Enerji gereksiniminin fazla olduğu çocukluk periyodunda iştahın arttığını belirten Koçak, “Bu gereksinimi karşılamak için gün ortasında küçük orta öğünlerle takviye vermek fayda sağlıyor. Orta öğünlerde kuruyemiş, meyve, süt ya da konut üretimi küçük sağlıklı sandviçler üzere sağlıklı alternatiflerin tercih edilmesi hem tokluk hissi oluşturuyor, tıpkı vakitte sıhhatsiz besinlere olan eğilimi azaltıyor” dedi.

“ÜÇ ÖĞÜN YEMEK ALIŞKANLIĞINA İTİNA GÖSTERİLMELİ”

Çocukların, anne babanın beslenme alışkanlıklarını örnek aldığını söyleyen Koçak, “Bu niçinle konuttaki beslenme stili değer taşımaktadır. Meskende kesinlikle nizamlı olarak üç öğün yemek alışkanlığı bulunmasına itina gösterilmeli. Ailece masaya oturmak ve yemek saatlerinin planlanması da birinci adım olabilir. Ayrıyeten, fast food beslenme üslubundan kaçınmak, abur-cubur üzere sıhhatsiz besin alımının kısıtlanması da değer taşıyor. Çocuklar sağlıklı besin tüketimine örnek olunarak özendirilmeli” tabirlerini kullandı.

“ÖĞÜNLERDE KESİNLİKLE ET VE BALIĞA YER VERİLMELİ”

Düzenli spor yapan çocuklarda güç açığı arttığı için beslenme sisteminde kesinlikle bu muhtaçlığın göz önünde bulundurulması gerektiğini de söyleyen Koçak, “Antrenman öncesi ve daha sonrası öğünler bu doğrultuda planlanmalı. Yapılan sporun cinsine nazaran bilhassa protein alımına dikkat edilerek, öğünlerde kesinlikle et ve balığa yer verilmesi ve sağlıklı kemik gelişimi için süt ve süt mamüllerinin orta ve ana öğünlerde bulundurulması da teklifler içinde yer alıyor. Kâfi besin tüketimi olmayan ya da yemek seçen çocuklarda tabip denetiminde olmak kaydıyla vitamin ya da mineral dayanağına başvurulabiliyor” halinde konuştu.

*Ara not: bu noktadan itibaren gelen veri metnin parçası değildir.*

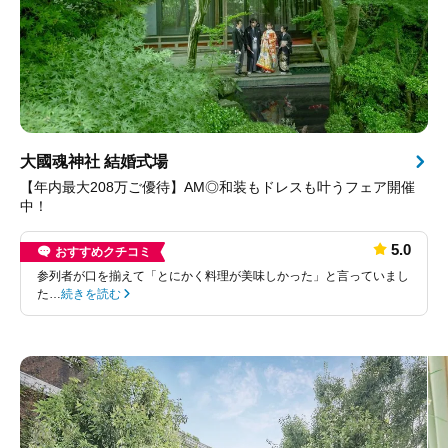
大國魂神社 結婚式場
【年内最大208万ご優待】AM◎和装もドレスも叶うフェア開催
中！
5.0
おすすめクチコミ
参列者が口を揃えて「とにかく料理が美味しかった」と言っていまし
た…
続きを読む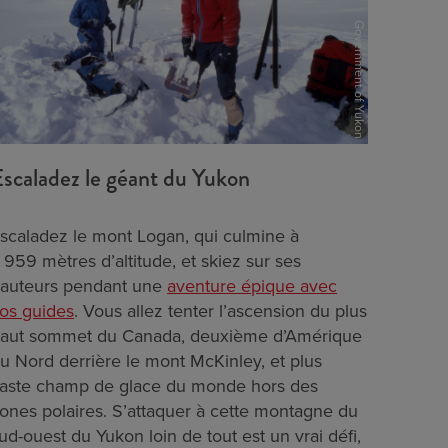
Government of Yukon
scaladez le géant du Yukon
scaladez le mont Logan, qui culmine à
 959 mètres d’altitude, et skiez sur ses
auteurs pendant une
aventure épique avec
os guides
. Vous allez tenter l’ascension du plus
aut sommet du Canada, deuxième d’Amérique
u Nord derrière le mont McKinley, et plus
aste champ de glace du monde hors des
ones polaires. S’attaquer à cette montagne du
ud-ouest du Yukon loin de tout est un vrai défi,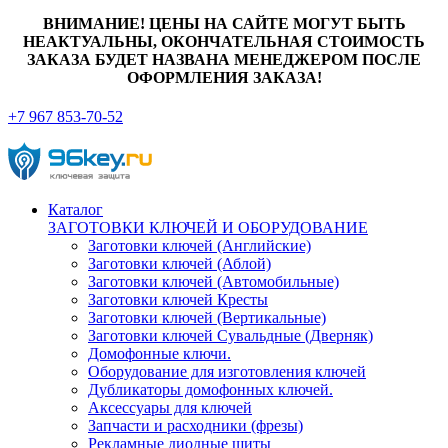
ВНИМАНИЕ! ЦЕНЫ НА САЙТЕ МОГУТ БЫТЬ
НЕАКТУАЛЬНЫ, ОКОНЧАТЕЛЬНАЯ СТОИМОСТЬ
ЗАКАЗА БУДЕТ НАЗВАНА МЕНЕДЖЕРОМ ПОСЛЕ
ОФОРМЛЕНИЯ ЗАКАЗА!
+7 967 853-70-52
Каталог
ЗАГОТОВКИ КЛЮЧЕЙ И ОБОРУДОВАНИЕ
Заготовки ключей (Английские)
Заготовки ключей (Аблой)
Заготовки ключей (Автомобильные)
Заготовки ключей Кресты
Заготовки ключей (Вертикальные)
Заготовки ключей Сувальдные (Дверняк)
Домофонные ключи.
Оборудование для изготовления ключей
Дубликаторы домофонных ключей.
Аксессуары для ключей
Запчасти и расходники (фрезы)
Рекламные диодные щиты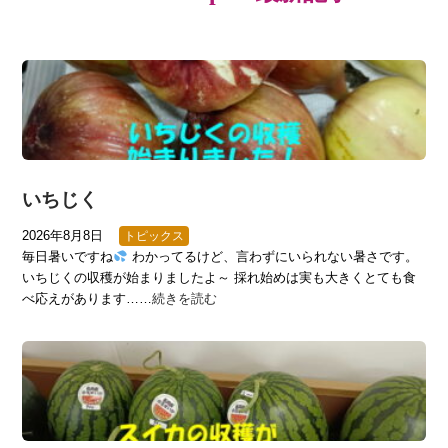
いちじく
2026年8月8日
トピックス
毎日暑いですね
わかってるけど、言わずにいられない暑さです。
いちじくの収穫が始まりましたよ～ 採れ始めは実も大きくとても食
べ応えがあります……
続きを読む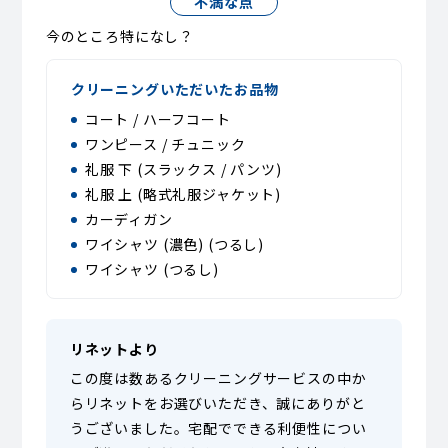
不満な点
今のところ特になし？
クリーニングいただいたお品物
コート / ハーフコート
ワンピース / チュニック
礼服 下 (スラックス / パンツ)
礼服 上 (略式礼服ジャケット)
カーディガン
ワイシャツ (濃色) (つるし)
ワイシャツ (つるし)
リネットより
この度は数あるクリーニングサービスの中か
らリネットをお選びいただき、誠にありがと
うございました。宅配でできる利便性につい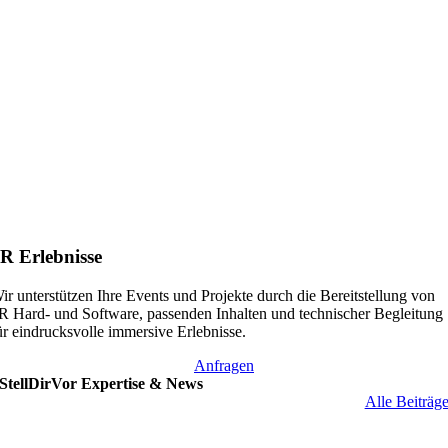
R Erlebnisse
ir unterstützen Ihre Events und Projekte durch die Bereitstellung von
R Hard- und Software, passenden Inhalten und technischer Begleitung
ür eindrucksvolle immersive Erlebnisse.
Anfragen
StellDirVor Expertise & News
Alle Beiträg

OKULDA TÜKETİLEN YEMEKLERE DİKKAT

Okulda tüketilen yemeklerin çocuğun kilo denetiminde değer taşıdığına vurgu yapan Koçak, “Doygunluk sağlamak ve güç açığını gidermek için oluşturulan okul menülerinde eğitimcilere bakılırsav düşüyor. Menülerin tüm besin ögelerini kâfi ve istikrarlı bir biçimde içermesi, tek tip pilav-makarna-mantı-pizza üzere karbonhidrat tarafından varlıklı olmamasına itina göstermek gerekiyor. Ayrıyeten kesinlikle yaş gurubuna yönelik muhtaçlık ve ihtiyaçlar göz önünde bulundurularak menülerin bir diyetisyen işbirliği ile planlanması gerekiyor” dedi.

“SINAV PERİYOTLARINDA DAHA FAZLA DİKKAT EDİLMELİ”

Sınav periyotlarında beslenme alışkanlıklarının daha da kıymet kazandığını tabir eden Koçak, “bu vakitte kesinlikle kahvaltı yapılmalı, öğün atlanılmamalı, orta öğünlerde çabuk güç vermesi için kuru meyveler, kuruyemişler tercih edilmeli” diyerek kelamlarını tamamladı.